__TASK BRIEF__:
From the data below, return each line in which the string "ottomano" is found.

*** Begin section ***

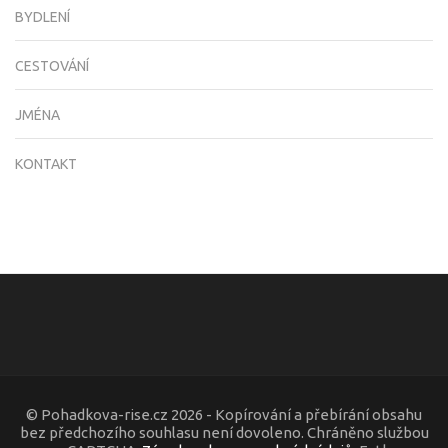
BYDLENÍ
CESTOVÁNÍ
JMÉNA
KONTAKT
© Pohadkova-rise.cz 2026 - Kopírování a přebírání obsahu
bez předchozího souhlasu není dovoleno. Chráněno službou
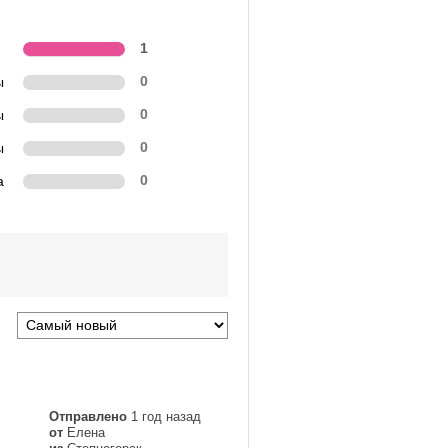
1
ы
0
ы
0
ы
0
а
0
Отправлено
1 год назад
от
Елена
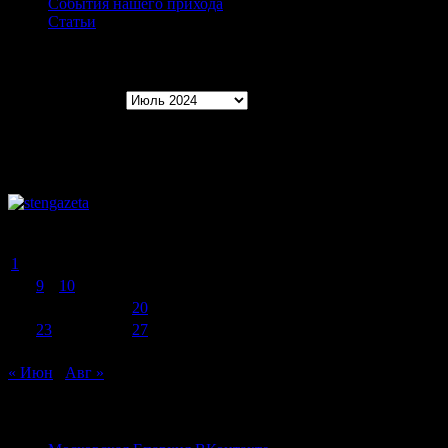
События нашего прихода
Статьи
Архивы записей
Архивы записей
Июль 2024
Пн
Вт
Ср
Чт
Пт
Сб
Вс
1
2
3
4
5
6
7
8
9
10
11
12
13
14
15
16
17
18
19
20
21
22
23
24
25
26
27
28
29
30
31
« Июн
Авг »
ПРАВОСЛАВНЫЕ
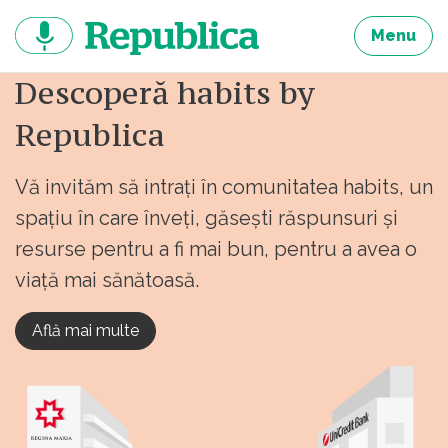
Sari
la
Menu
continut
Descoperă habits by
Republica
Vă invităm să intrați în comunitatea habits, un
spațiu în care înveți, găsești răspunsuri și
resurse pentru a fi mai bun, pentru a avea o
viață mai sănătoasă.
Află mai multe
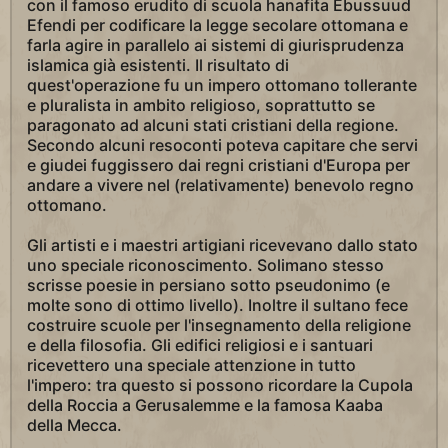
con il famoso erudito di scuola hanafita Ebussuud
Efendi per codificare la legge secolare ottomana e
farla agire in parallelo ai sistemi di giurisprudenza
islamica già esistenti. Il risultato di
quest'operazione fu un impero ottomano tollerante
e pluralista in ambito religioso, soprattutto se
paragonato ad alcuni stati cristiani della regione.
Secondo alcuni resoconti poteva capitare che servi
e giudei fuggissero dai regni cristiani d'Europa per
andare a vivere nel (relativamente) benevolo regno
ottomano.
Gli artisti e i maestri artigiani ricevevano dallo stato
uno speciale riconoscimento. Solimano stesso
scrisse poesie in persiano sotto pseudonimo (e
molte sono di ottimo livello). Inoltre il sultano fece
costruire scuole per l'insegnamento della religione
e della filosofia. Gli edifici religiosi e i santuari
ricevettero una speciale attenzione in tutto
l'impero: tra questo si possono ricordare la Cupola
della Roccia a Gerusalemme e la famosa Kaaba
della Mecca.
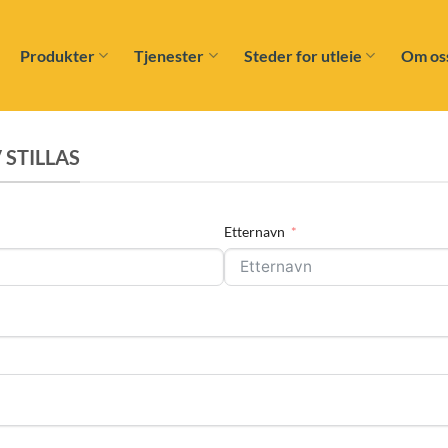
Produkter
Tjenester
Steder for utleie
Om os
 STILLAS
Etternavn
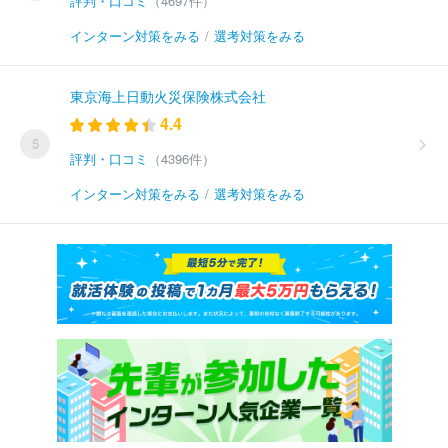
評判・口コミ
（4697件）
インターン対策をみる
/
選考対策をみる
東京海上日動火災保険株式会社
4.4
5
評判・口コミ
（4396件）
インターン対策をみる
/
選考対策をみる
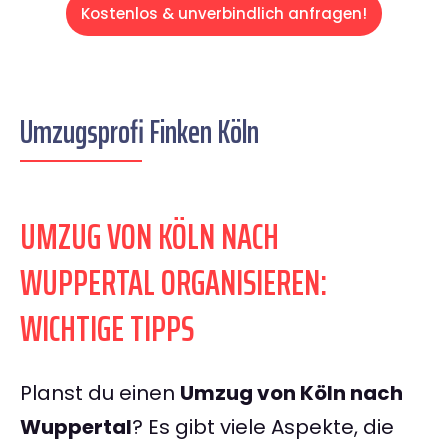
Kostenlos & unverbindlich anfragen!
Umzugsprofi Finken Köln
UMZUG VON KÖLN NACH
WUPPERTAL ORGANISIEREN:
WICHTIGE TIPPS
Planst du einen
Umzug von Köln nach
Wuppertal
? Es gibt viele Aspekte, die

*** End section ***

__SOLUTION TO THIS TASK__:
quest'operazione fu un impero ottomano tollerante
ottomano.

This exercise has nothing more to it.